Aufregung um Nehammer Foto

08. Jan 2022 · Lesedauer 3 min

Nach Bekanntwerden der Corona-Erkrankung von Bundeskanzler Karl Nehammer sorgt ein Foto im Netz für Aufregung. Das Bild zeigt Nehammer im Skiurlaub: Dicht gedrängt am Tisch sitzend. Einen Tag später sagte er den Besuch des Neujahrskonzerts ab - der Besuch würde "ein falsches Signal senden".

Ein Foto, das Bundeskanzler Karl Nehammer (ÖVP) im Skiurlaub in Kärnten zeigt, sorgt nun für Aufregung. Nehammer sitzt hier dicht gedrängt in einer Männerrunde in einer Skihütte - völlig legal unter Einhaltung der 2G-Regeln. Gerüchte über eine mögliche Corona-Ansteckung in dieser Hütte machen im Netz die Runde. Nehammers' Sprecher Daniel Kosak dementiert nun die Gerüchte via Twitter.

Demnach sei laut Kosak das Foto am 29. Dezember unter Einhaltung der 2G-Regel entstanden. "Eine Woche später wurde der Bundeskanzler negativ PCR-getestet. Die Ansteckung ist nach seiner Rückkehr aus dem Urlaub erfolgt", heißt es im Posting.

Kosak bekräftigte auch, dass es sich bei diesem Treffen um keinen "Hüttenabend" gehandelt habe. "Es war der Wunsch nach einem Foto, der in diesem Fall erfüllt wurde", so Nehammers' Pressesprecher.

Auch der Bürgermeister der Gemeinde Rennweg am Katschberg, Franz Aschbacher (ÖVP), rückte zur Verteidigung Nehammers aus.
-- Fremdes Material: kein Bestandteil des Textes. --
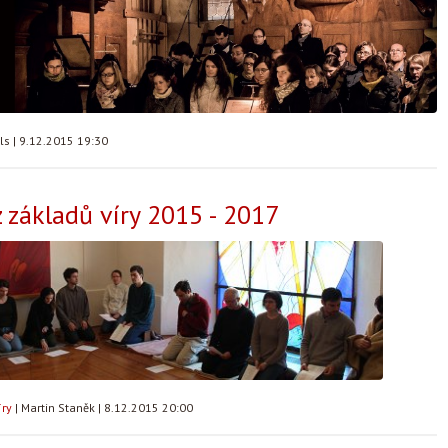
lls
|
9.12.2015 19:30
 základů víry 2015 - 2017
íry
|
Martin Staněk
|
8.12.2015 20:00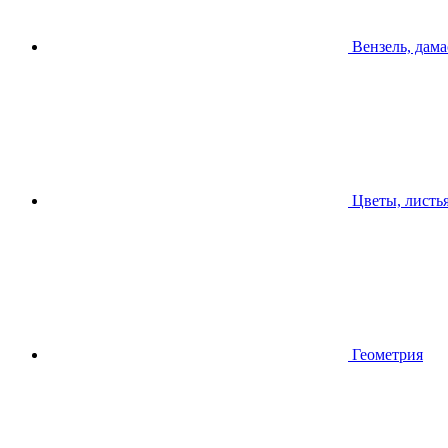
Вензель, дама
Цветы, листь
Геометрия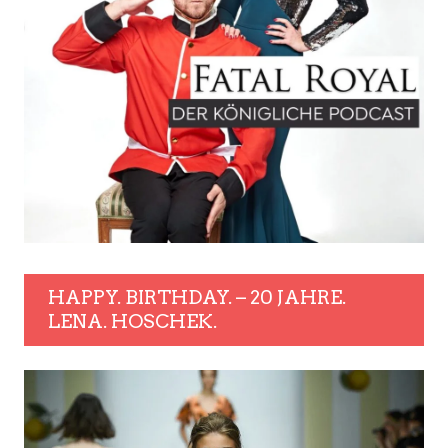
HAPPY. BIRTHDAY. – 20 JAHRE.
LENA. HOSCHEK.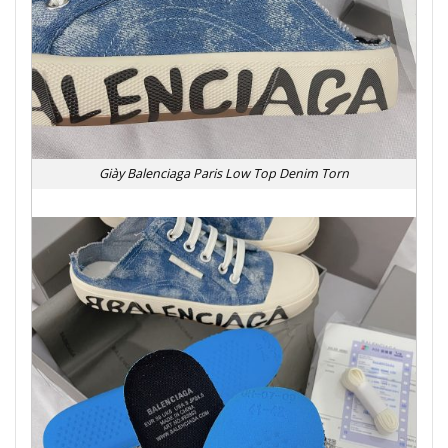
Giày Balenciaga Paris Low Top Denim Torn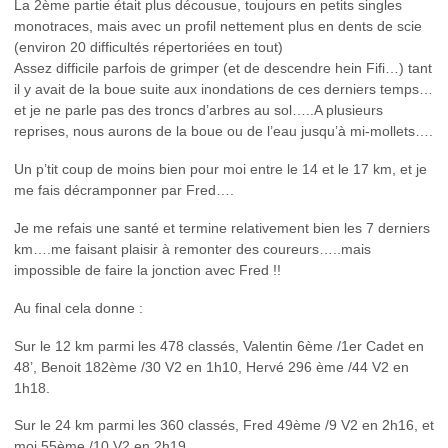
La 2ème partie était plus décousue, toujours en petits singles
monotraces, mais avec un profil nettement plus en dents de scie
(environ 20 difficultés répertoriées en tout)
Assez difficile parfois de grimper (et de descendre hein Fifi…) tant
il y avait de la boue suite aux inondations de ces derniers temps…
et je ne parle pas des troncs d’arbres au sol…..A plusieurs
reprises, nous aurons de la boue ou de l’eau jusqu’à mi-mollets….
Un p’tit coup de moins bien pour moi entre le 14 et le 17 km, et je
me fais décramponner par Fred….
Je me refais une santé et termine relativement bien les 7 derniers
km….me faisant plaisir à remonter des coureurs…..mais
impossible de faire la jonction avec Fred !!
Au final cela donne :
Sur le 12 km parmi les 478 classés, Valentin 6ème /1er Cadet en
48’, Benoit 182ème /30 V2 en 1h10, Hervé 296 ème /44 V2 en
1h18.
Sur le 24 km parmi les 360 classés, Fred 49ème /9 V2 en 2h16, et
moi 55ème /10 V2 en 2h19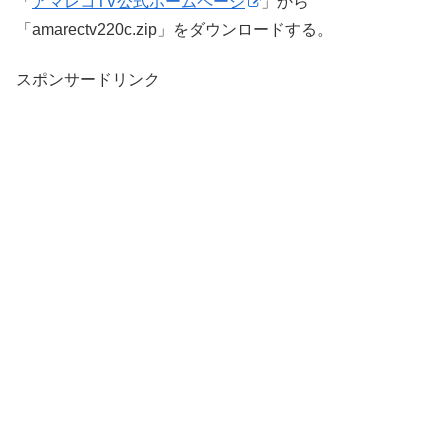
「
アマレコTV公式ホームページ
」から
「amarectv220c.zip」をダウンロードする。
スポンサードリンク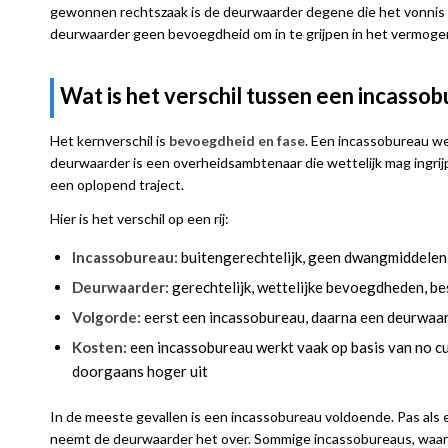
gewonnen rechtszaak is de deurwaarder degene die het vonnis da
deurwaarder geen bevoegdheid om in te grijpen in het vermogen
Wat is het verschil tussen een incass
Het kernverschil is
bevoegdheid en fase
. Een incassobureau w
deurwaarder is een overheidsambtenaar die wettelijk mag ingrijpe
een oplopend traject.
Hier is het verschil op een rij:
Incassobureau:
buitengerechtelijk, geen dwangmiddelen,
Deurwaarder:
gerechtelijk, wettelijke bevoegdheden, bes
Volgorde:
eerst een incassobureau, daarna een deurwaard
Kosten:
een incassobureau werkt vaak op basis van no cu
doorgaans hoger uit
In de meeste gevallen is een incassobureau voldoende. Pas als 
neemt de deurwaarder het over. Sommige incassobureaus, waarond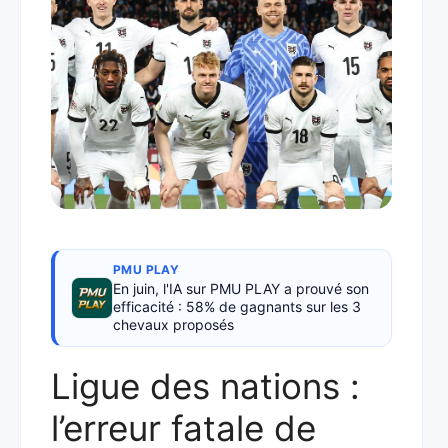
PMU PLAY
En juin, l'IA sur PMU PLAY a prouvé son
efficacité : 58% de gagnants sur les 3
chevaux proposés
Ligue des nations :
l’erreur fatale de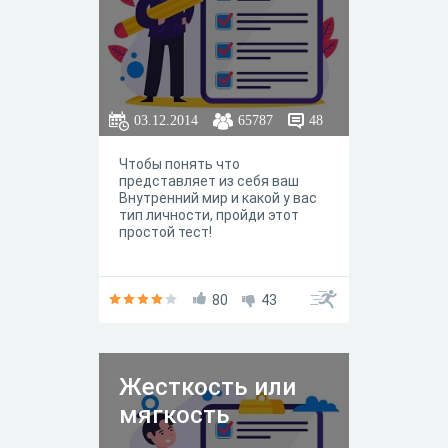
03.12.2014
65787
48
Чтобы понять что
представляет из себя ваш
Внутренний мир и какой у вас
тип личности, пройди этот
простой тест!
80
43
Жесткость или
мягкость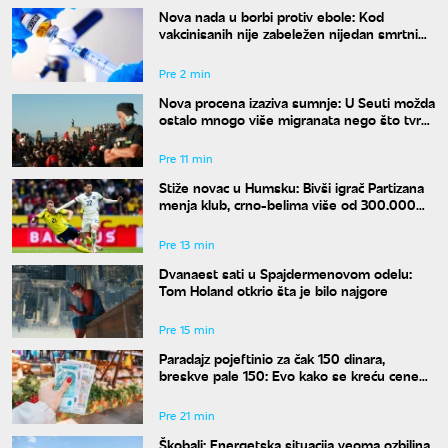
Nova nada u borbi protiv ebole: Kod
vakcinisanih nije zabeležen nijedan smrtni
slučaj
Pre 2 min
Nova procena izaziva sumnje: U Seuti možda
ostalo mnogo više migranata nego što tvrdi
Madrid
Pre 11 min
Stiže novac u Humsku: Bivši igrač Partizana
menja klub, crno-belima više od 300.000
evra
Pre 13 min
Dvanaest sati u Spajdermenovom odelu:
Tom Holand otkrio šta je bilo najgore
Pre 15 min
Paradajz pojeftinio za čak 150 dinara,
breskve pale 150: Evo kako se kreću cene
na pijacama
Pre 21 min
Škobalj: Energetska situacija veoma ozbiljna,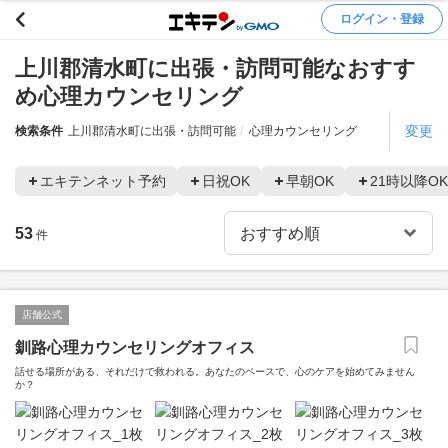
ログイン・登録
上川郡清水町に出張・訪問可能なおすす
め心理カウンセリング
変更
検索条件
上川郡清水町に出張・訪問可能
心理カウンセリング
エキテンネット予約
日祝OK
早朝OK
21時以降OK
53
件
店舗公式
釧路心理カウンセリングオフィス
話せる場所がある、それだけで救われる。あなたのペースで、心のケアを始めてみません
か？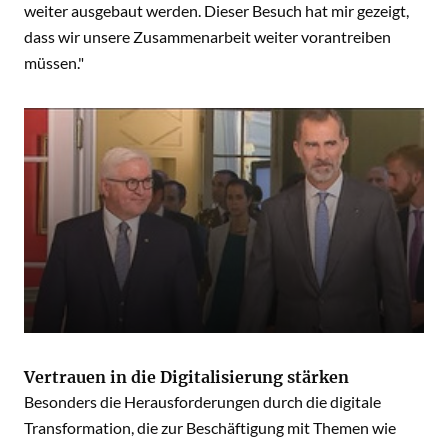
weiter ausgebaut werden. Dieser Besuch hat mir gezeigt,
dass wir unsere Zusammenarbeit weiter vorantreiben
müssen."
Vertrauen in die Digitalisierung stärken
Besonders die Herausforderungen durch die digitale
Transformation, die zur Beschäftigung mit Themen wie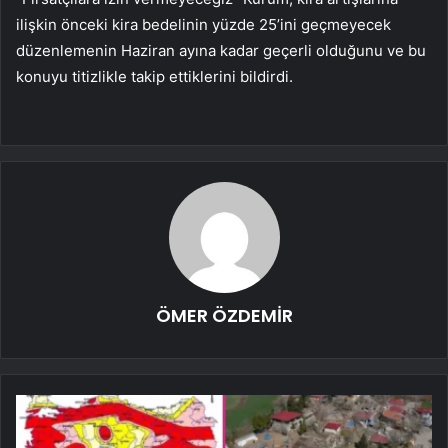
ilişkin önceki kira bedelinin yüzde 25’ini geçmeyecek
düzenlemenin Haziran ayına kadar geçerli olduğunu ve bu
konuyu titizlikle takip ettiklerini bildirdi.
ÖMER ÖZDEMİR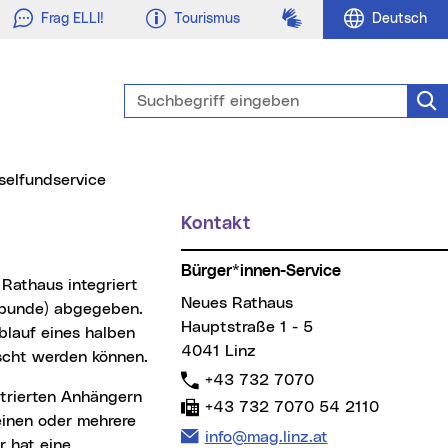
Gebärdensprache
Frag ELLI!
Tourismus
Deutsch
Suchbegriff eingeben
Suc
(aktueller Menüpunkt)
sselfundservice
Kontakt
Weitere Informationen
Bürger*innen-Service
Neues Rathaus
elbunde) abgegeben.
Hauptstraße 1 - 5
blauf eines halben
4041 Linz
rscht werden können.
Telefon:
+43 732 7070
Fax:
+43 732 7070 54 2110
einen oder mehrere
E-Mail Adresse:
info@mag.linz.at
r hat eine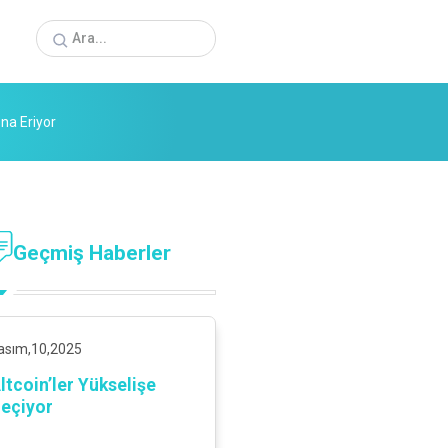
na Eriyor
Geçmiş Haberler
asım,10,2025
ltcoin’ler Yükselişe
eçiyor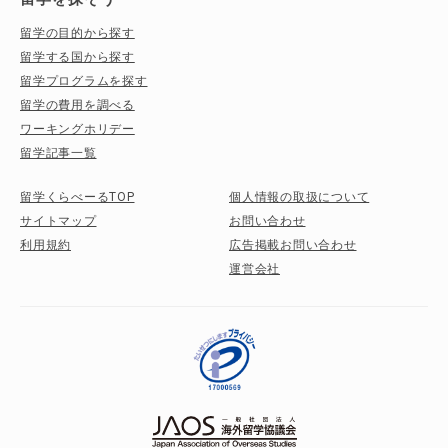
留学の目的から探す
留学する国から探す
留学プログラムを探す
留学の費用を調べる
ワーキングホリデー
留学記事一覧
留学くらべーるTOP
個人情報の取扱について
サイトマップ
お問い合わせ
利用規約
広告掲載お問い合わせ
運営会社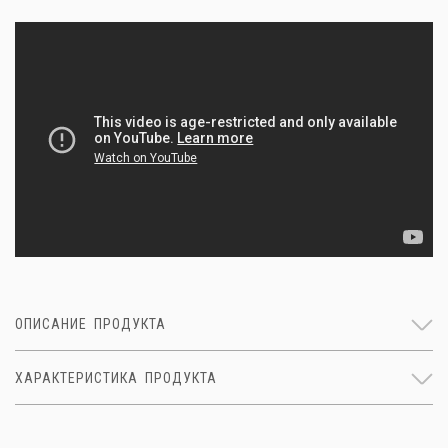
ОПИСАНИЕ ПРОДУКТА
ХАРАКТЕРИСТИКА ПРОДУКТА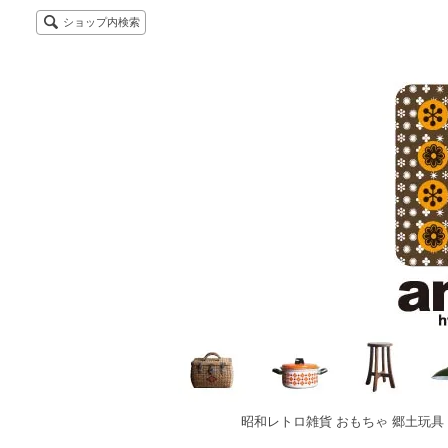
ショップ内検索
昭和レトロ雑貨 おもちゃ 郷土玩具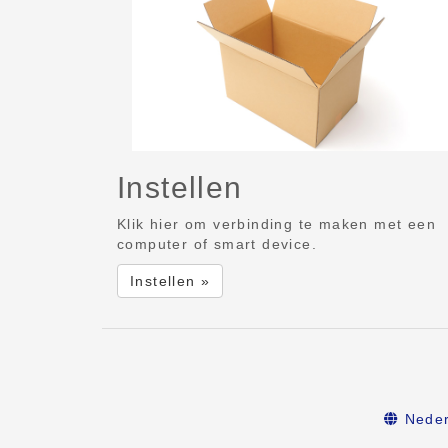
Instellen
Klik hier om verbinding te maken met een
computer of smart device.
Instellen »
Neder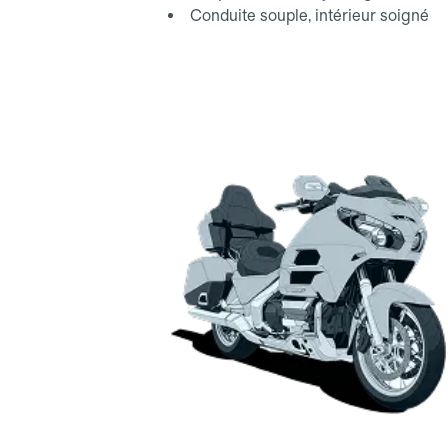
Conduite souple, intérieur soigné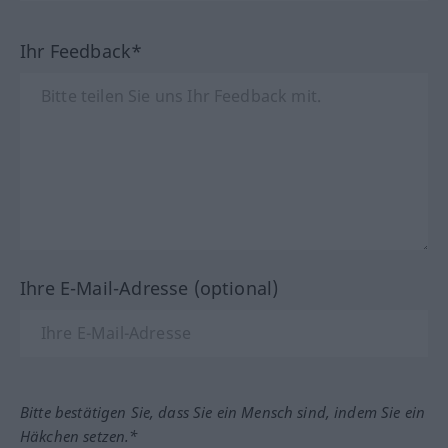
Ihr Feedback*
Ihre E-Mail-Adresse (optional)
Bitte bestätigen Sie, dass Sie ein Mensch sind, indem Sie ein
Häkchen setzen.*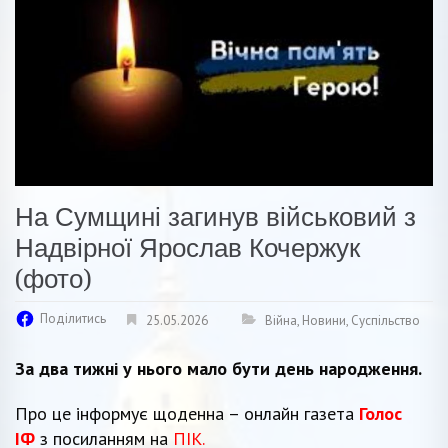
На Сумщині загинув військовий з
Надвірної Ярослав Кочержук
(фото)
Поділитись
25.05.2026
Війна
,
Новини
,
Суспільство
За два тижні у нього мало бути день народження.
Про це інформує щоденна – онлайн газета
Голос
ІФ
з посиланням на
ПІК.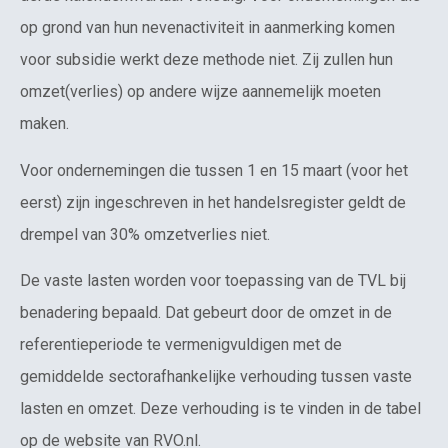
op grond van hun nevenactiviteit in aanmerking komen
voor subsidie werkt deze methode niet. Zij zullen hun
omzet(verlies) op andere wijze aannemelijk moeten
maken.
Voor ondernemingen die tussen 1 en 15 maart (voor het
eerst) zijn ingeschreven in het handelsregister geldt de
drempel van 30% omzetverlies niet.
De vaste lasten worden voor toepassing van de TVL bij
benadering bepaald. Dat gebeurt door de omzet in de
referentieperiode te vermenigvuldigen met de
gemiddelde sectorafhankelijke verhouding tussen vaste
lasten en omzet. Deze verhouding is te vinden in de tabel
op de website van RVO.nl.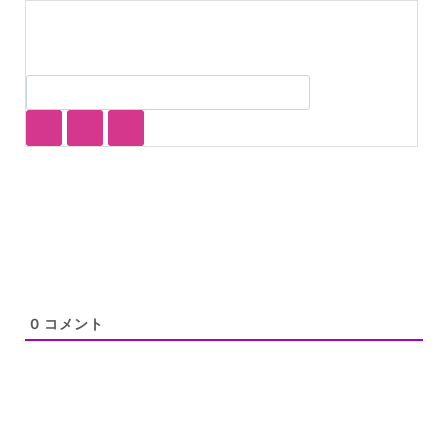
0
コメント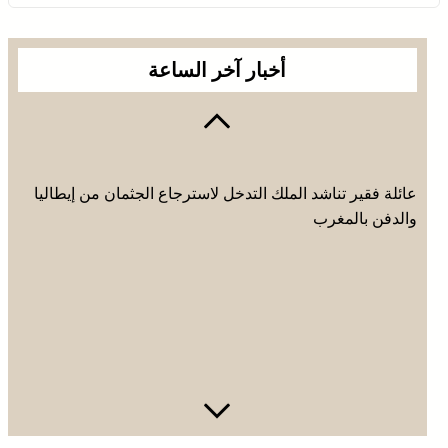
أخبار آخر الساعة
عائلة فقير تناشد الملك التدخل لاسترجاع الجثمان من إيطاليا
والدفن بالمغرب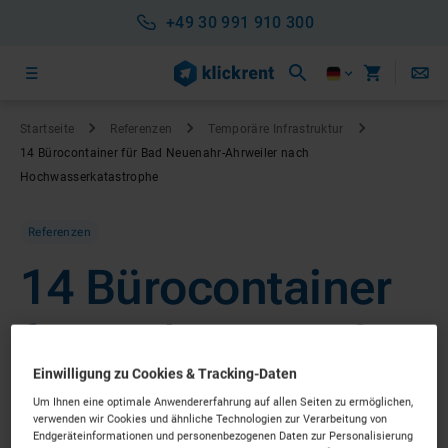
+49 30 991 910 300
Startseite
Referenzen
Temporäre Infrastruktur
14 Bürocontainer für Bad Neuenahr-Ahrweiler nach
Hochwasserkatastrophe
Referenzen
14 Bürocontainer
für Bad Neuenahr-
Einwilligung zu Cookies & Tracking-Daten
Ahrweiler nach
Um Ihnen eine optimale Anwendererfahrung auf allen Seiten zu ermöglichen,
verwenden wir Cookies und ähnliche Technologien zur Verarbeitung von
Endgeräteinformationen und personenbezogenen Daten zur Personalisierung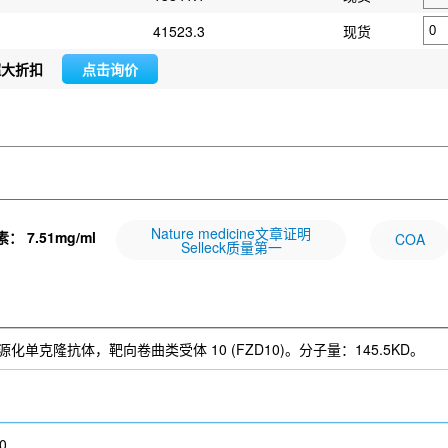
41523.3
现货
超大折扣
点击询价
Nature medicine文章证明
素：
7.51mg/ml
COA
Selleck质量第一
) 是一种人源化单克隆抗体，靶向卷曲类受体 10 (FZD10)。分子量：145.5KD。
0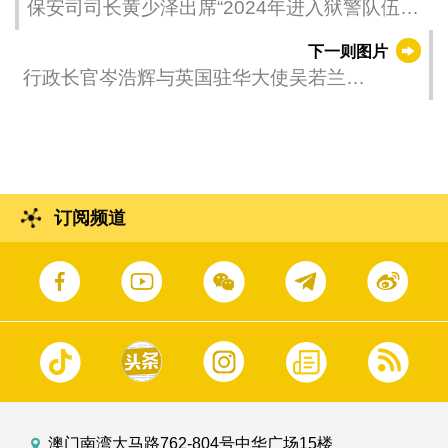
保安司司长黄少泽出席“2024年进入狱警队伍职
程警员职级的职前培训课程”毕业典礼。
下一则图片
行政长官岑浩辉与英国驻华大使吴若兰
(Caroline Wilson)进行礼节性会面。
订阅频道
澳门南湾大马路762-804号中华广场15楼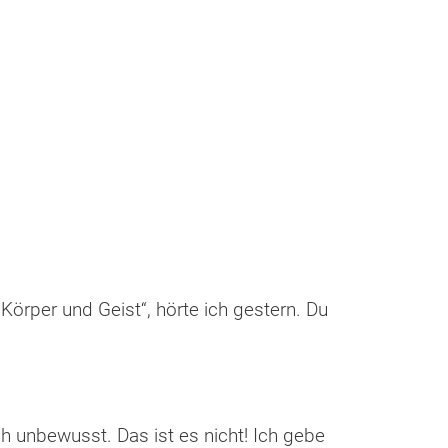
r Körper und Geist“, hörte ich gestern. Du
ch unbewusst. Das ist es nicht! Ich gebe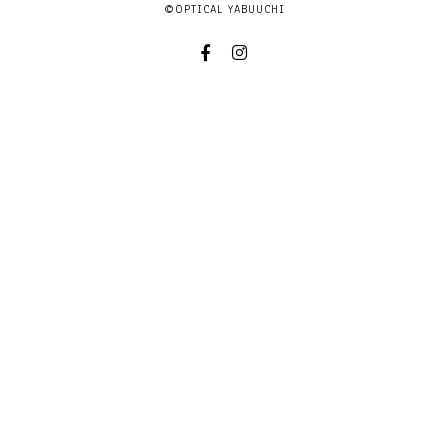
©OPTICAL YABUUCHI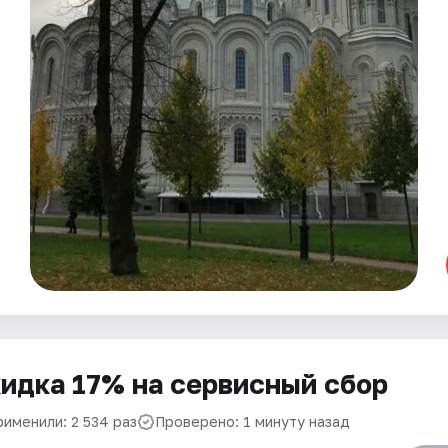
идка 17% на сервисный сбор
рименили: 2 534 раз
Проверено: 1 минуту назад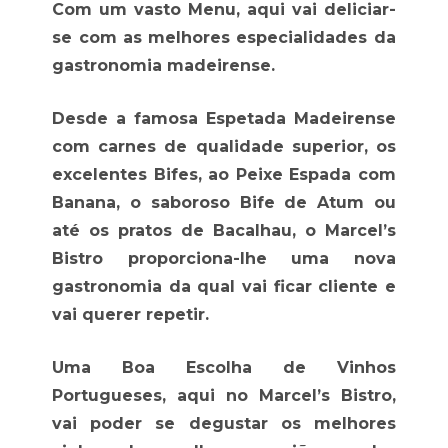
Com um vasto Menu, aqui vai deliciar-
se com as melhores especialidades da
gastronomia madeirense.
Desde a famosa Espetada Madeirense
com carnes de qualidade superior, os
excelentes Bifes, ao Peixe Espada com
Banana, o saboroso Bife de Atum ou
até os pratos de Bacalhau, o Marcel’s
Bistro proporciona-lhe uma nova
gastronomia da qual vai ficar cliente e
vai querer repetir.
Uma Boa Escolha de Vinhos
Portugueses, aqui no Marcel’s Bistro,
vai poder se degustar os melhores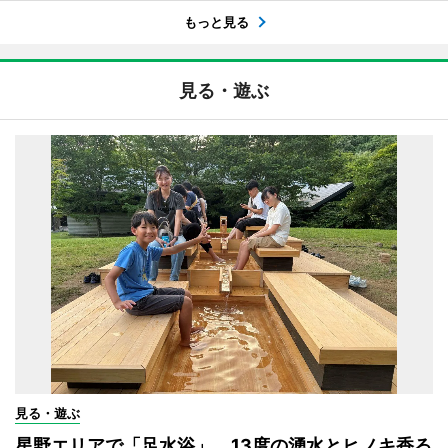
もっと見る
見る・遊ぶ
見る・遊ぶ
星野エリアで「足水浴」 13度の湧水とヒノキ香る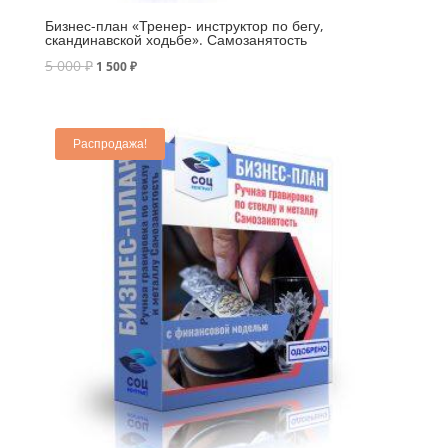
Бизнес-план «Тренер- инструктор по бегу,
скандинавской ходьбе». Самозанятость
5 000
₽
1 500
₽
Распродажа!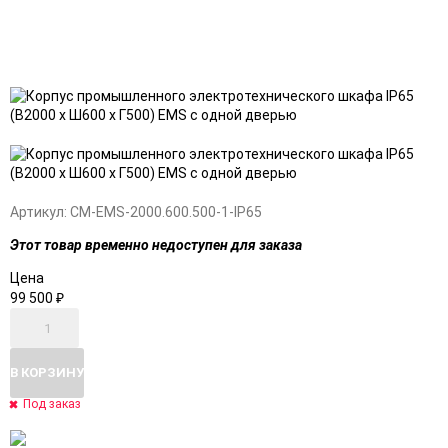
Добавить
Добавить
в
к
избранное
сравнению
Артикул:
CM-EMS-2000.600.500-1-IP65
Этот товар временно недоступен для заказа
Цена
99 500
₽
В КОРЗИНУ
Под заказ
Der Kanzler habe dort eine Skihütte besucht, sich "vorbildlich an alle geltenden Regelungen gehalten und eine FFP2-Maske getragen, die er lediglich für Fotos und zur Jause abgenommen hat", betonte er in einer Aussendung. Die auf dem Foto zu sehenden Personen seien registriert gewesen, bis heute lägen für sie negative Testergebnisse vor.

Nehammer selbst bekräftigte am Freitag, dass die Ansteckung durch Kontakt mit einem Mitglied seines Sicherheitsteams erfolgte.

Bundeskanzler Karl Nehammer (ÖVP) ist am Freitag positiv auf Covid-19 getestet worden.

Neujahrskonzert-Absage

Für noch mehr Aufregung sorgt allerdings auch Nehammers Abwesenheit beim traditionellen Neujahrskonzert. Diese begründete der Kanzler davor noch damit, dass ein Besuch in der aktuellen Corona-Lage "ein falsches Signal senden würde" und die bevorstehende Omikron-Welle strengere Maßnahmen für alle Menschen erfordere – "ich möchte mich selbst davon nicht ausnehmen", hieß es damals, während Nehammer offenbar in Kärnten weilte. Kritisiert wird nun, dass durch das Foto in der Skihütte nun erst recht dieses "falsche Signal" erzeugt werde.

Nehammer wohlauf

ist nach seiner am Freitag festgestellten Corona-Infektion wohlauf. "Ja, durch das Impfen geht es mir sehr gut, ich habe keine Symptome", sagte er am Samstag in einem von zu Hause aus geführten Interview mit dem Ö1-"Mittagsjournal": "Ich habe einen ganz harmlosen Verlauf." Er sei dreifach geimpft, und Studien belegten, dass dies auch bei der Omikron-Variante Wirkung zeige.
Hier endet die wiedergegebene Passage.